The business is healthy and profitable, with solid SDE and claim history, but I’ve hit a few roadblocks—primarily with financing. I initially approached Live Oak Bank (who I know is a go-to SBA lender for many), but they declined to proceed solely because it's a PA business. Apparently, it's a firm-wide policy not to lend to public adjusting firms, which was unexpected.
So I’m reaching out to this group for a few things:
1. **Has anyone here acquired or evaluated a Public Adjuster firm?** Would love to hear about your experience—pros, cons, surprises.
2. **Any SBA-friendly lenders who *will* underwrite PA firms?** Ideally looking for a lender familiar with service businesses and open to regulated industries like this one.
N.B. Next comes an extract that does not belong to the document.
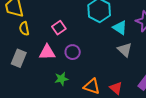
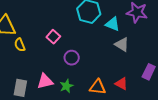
pink triangle: (47, 52) -> (45, 81), moved
gray rectangle: (19, 58) -> (20, 88), moved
3. **Alternatives to SBA?** Considering seller financing or non-SBA term loans as a potential fallback, but open to creative ideas.
4. **Red flags or key diligence areas I should focus on in PA acquisitions?** Especially related to regulatory risk, client churn, or working capital traps.
Appreciate any insight from those who’ve walked this path—or passed on it—and would be happy to reciprocate on other deal types I’ve looked at. Thanks in advance!